Federal stimulus dollars prevented financial ‘disaster’ at Cleveland, finance chief says

CLEVELAND, Ohio — The city of Cleveland would have faced financial chaos and potential layoffs had it not received hundreds of millions of dollars in COVID-19 stimulus from the federal government, a senior official said Thursday.
Cleveland’s chief finance officer Ahmed Abonamah told cleveland.com that a combination of federal programs to alleviate the city’s financial woes from COVID-19 have prevented the city from cutting wages and potentially even laying off employees.
Cleveland received $60 million from the CARES Act in 2020, approximately $512 million from the American Rescue Plan Act in 2021. From the ARPA dollars, Cleveland used a legal mechanism known as “revenue recovery” to to effectively pour $340 million into the city’s general fund, a common tactic used by local governments to increase fiscal flexibility.
“Without the CARES Act funds that the city used to support the budget, there would have been a combination of furloughs, hiring freezes, pay cuts and possible layoffs (in 2020),” Abonamah said. “Without the ARPA money that was transferred to the general fund in 2021, we would have faced similar choices in 2021-2022 given the structural deficiencies we faced. And so this money in the general fund really averted disaster for the city and its workforce.”
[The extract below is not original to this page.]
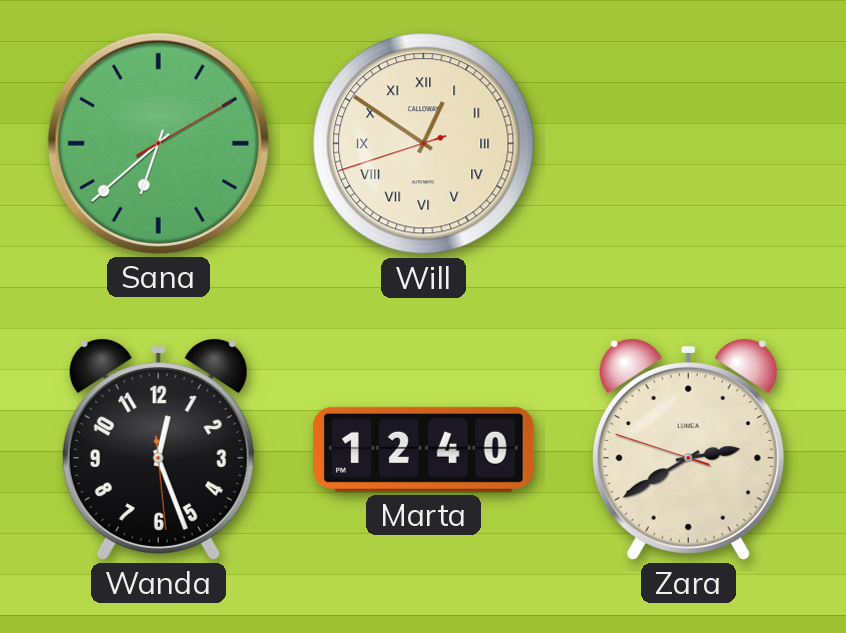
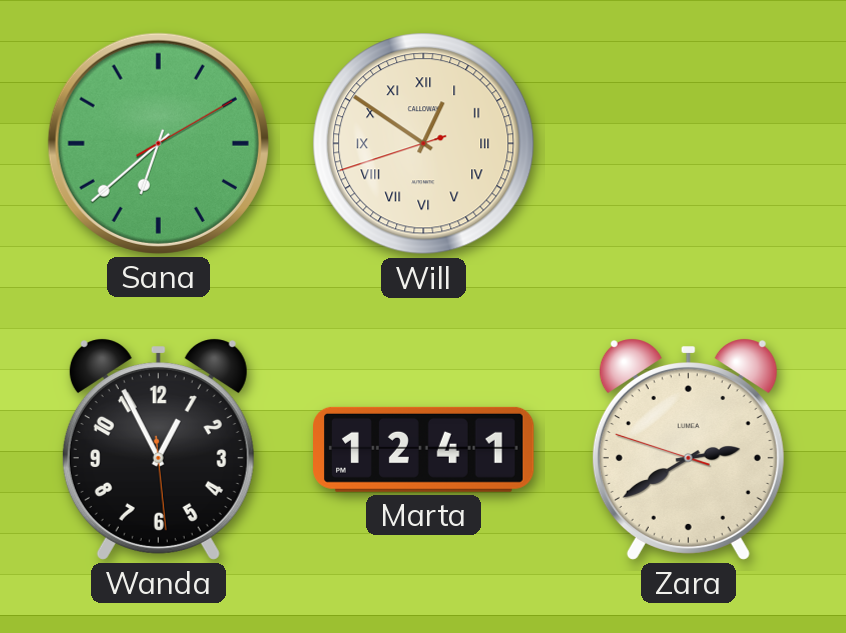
Wanda: 12:26 -> 12:55
Marta: 12:40 -> 12:41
The revenue recovery portion of ARPA aimed to prevent the financial ruin described by Abonamah. However, Abonamah said at a previous city council committee meeting that Cleveland likely didn’t lose $340 million in revenue due to the pandemic. However, Cleveland came up with the $340 million figure based on a formula set out in ARPA.
Local governments had the option of either declaring $10 million in lost revenue or following a formula established by Congress to determine the amount of revenue a local government lost due to COVID-19, regardless of government size. While many small governments chose to declare $10 million in lost revenue, larger localities like Cleveland followed the formula that allowed them to declare more money as “recovery revenue” — a distinction that gave cities more flexibility in how they do business expenses allowed.
Once designated as a “revenue recovery” fund, ARPA dollars can be spent as a government would normally spend its general fund money. The revenue reclamation portion of the bill is why projects that appear to have little to do with the pandemic have been funded with stimulus dollars.